As corporate icons like General Motors tumble – what will be left of the economy?
This is a bleeding edge show with 3 interviews plus media clips.
In the first half hour: our second interview with Dmitri Orlov, author of “Reinventing Collapse: The Soviet Example and American Prospects.” Our previous interview with Mr. Orlov was picked up by more than 40 radio stations. He predicted rapid economic collapse – and how right he was!
Now Orlov says we are hitting Step Two of a Five Part devolution common to other nations, in other times, including the Soviet Union. Step One is Financial Collapse, and we’re in that now. Coming up next: commercial collapse, as businesses fold instead of banks and investment houses. (Find a summary of the five steps in this blog’s November 12th entry)
That leads to Political Collapse, since the federal authorities depend on a huge tax base which cannot come from the foreclosed and bankrupt people and economy. Government becomes more irrelevant. In fact, Orlov says there is nothing much any government can do about our current economic crisis. In his words “I don’t think the financial levers of power are actually connected to anything real”.
So America’s $750 billion of future taxes, Canada’s newly announced $75 billion bucks for banks, and China’s phoney $600 billion announcements… will just fall uselessly into a deep and darkening hole.
If we can’t reorganize socially in time, Social Collapse is the next step. Gangsters and looters take over, post-Soviet style. The final step is Cultural Collapse, but Orlov doesn’t expect things to go that far.
It’s hair raising radio you won’t hear anywhere else.
In the second half of the show, we zero in to another type of corporate default: disappearing newspapers. The Christian Science Monitor shocked the news world by dropping their 100 year old print weekday edition, going online instead. The New York Times owes a billion dollars, and they are slashing journalists, as is Gannett, America’s largest news chain. One New England paper announced its own demise.
According to Paul Gillin, we’ll see newspaper disappear in some major cities over the next five years. Maybe even famous ones, in your own city. Advertising has tanked, due to the economic crisis. Papers depended to a large degree on SUV ads from American car makers. Guess what, those ad budgets are slashed. Ditto the shrinking classifieds as millions of people use EBay and Craig’s List instead. The publishers just finished a closed-door conference to see how they can survive.

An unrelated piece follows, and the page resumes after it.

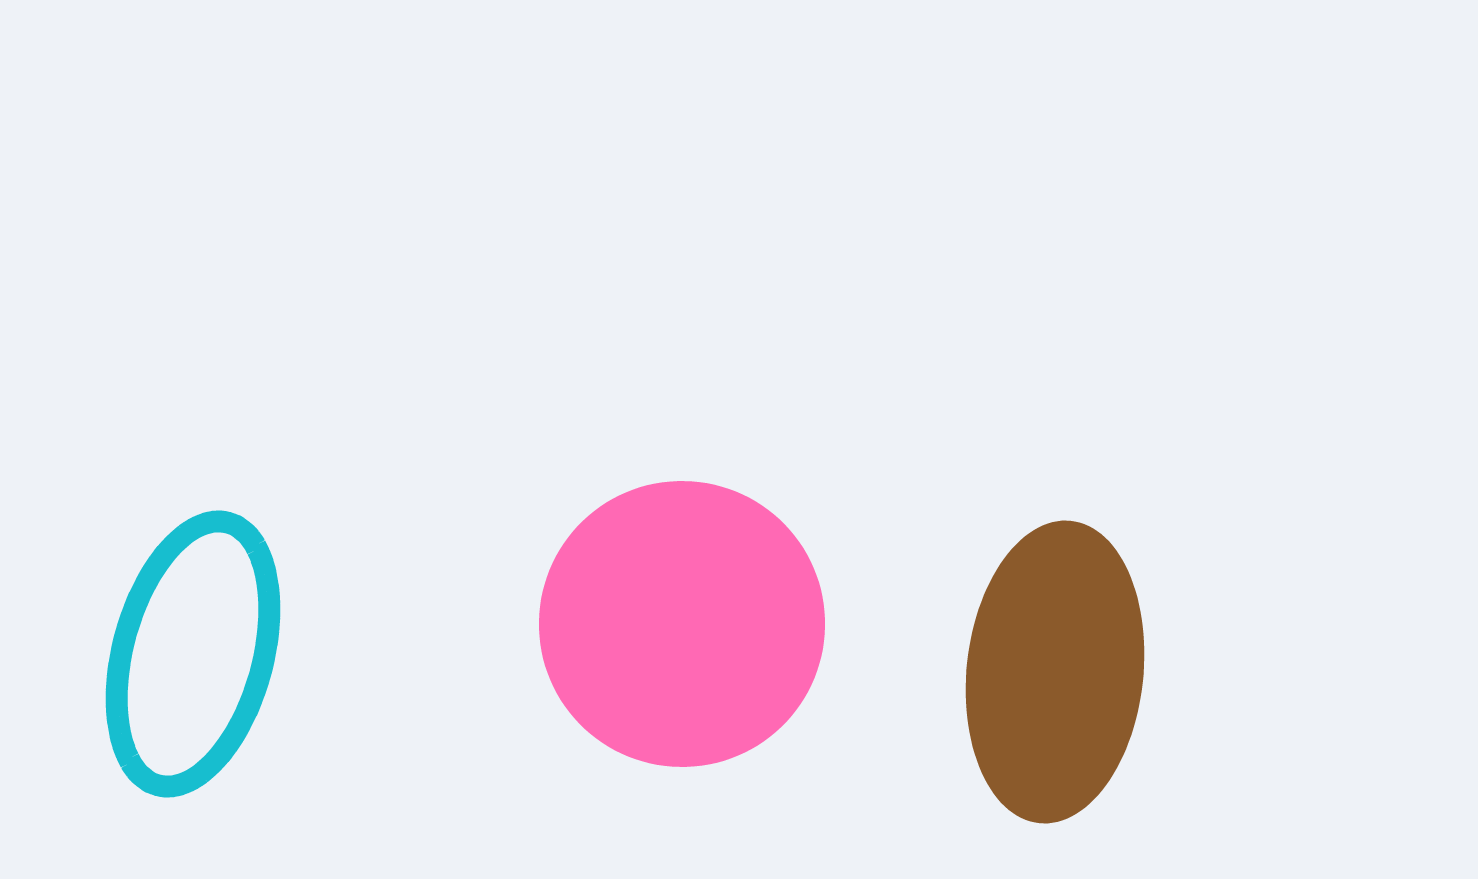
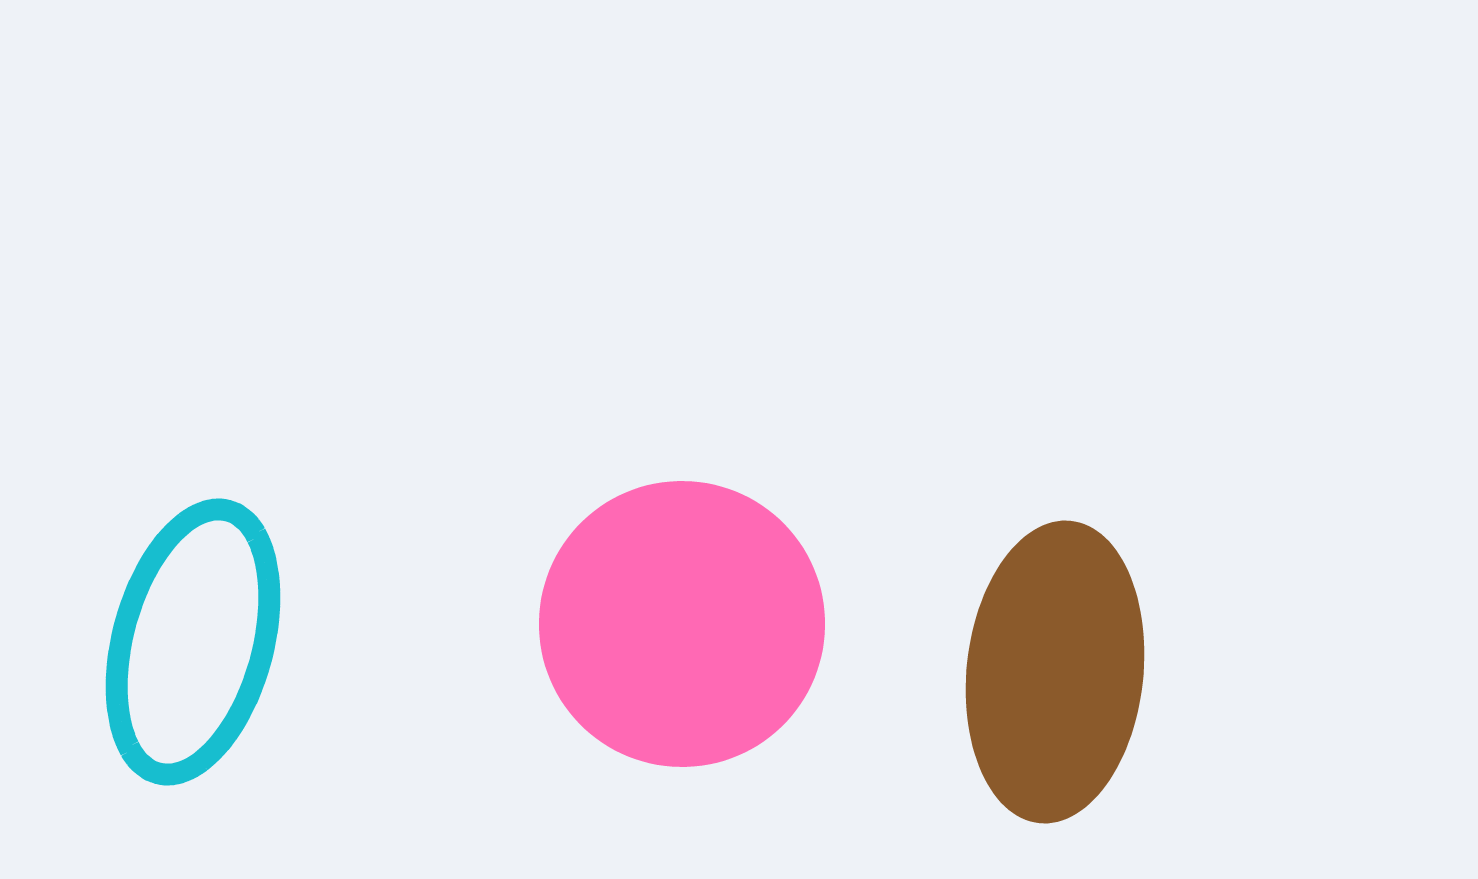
cyan ellipse: moved 12 px up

Paul Gillin was editor-in-chief of the tech journal ComputerWorld for 15 years. Now he’s a consultant for new media. Not to mention his blog at newspaperdeathwatch.com. Join us for that interview.
We wrap up with a look at Canada’s media conglomerate called Canwest. In my city, they own both the dailies, several free giveaway news dailies, and one TV station. They are the news. Canwest bought out disgraced media baron Conrad Black, and then engineered a take-over of several cable TV channels. That was a controversial deal which saw, guess who, Goldman Sachs putting up most of the money. If revenues are poor, and they are, Goldman Sachs could end up owning more Canadian media channels than the law allows. And the Asper family, which owns Canwest, could lose control, as their stocks plummet from over $20 to just $2. Their empire is billions in debt, and revenues are slumping.
Oh yeah, Canwest owns Network Ten in Australia – and that company is hurting with falling revenues.
Canwest isn’t all bad – but they lost me when they continued to print global warming deniers as columnists, over and over again, long after Vancouver Sun editor Kirk LePoint said “we get it” about climate change. The icing on the cake: last August the Sun ran an editorial, expressing the views of the newspaper, that “Coal Is The Future.” Really? Well hopefully Canwest is not the future, or we’ll lose the planet.
We run a full analysis of Canwest and their money problems by the Redeye Collective from CFRO Radio in Vancouver. They talk with Mark Edge, academic, journalist and author of “Asper Nation” from New Star Books.
Now that the wild election spending is over in both Canada and the United States, it will be interesting to see what companies are left standing by 2012. Maybe some of the right wing magnates will lose their seats at the table. What a shame that would be.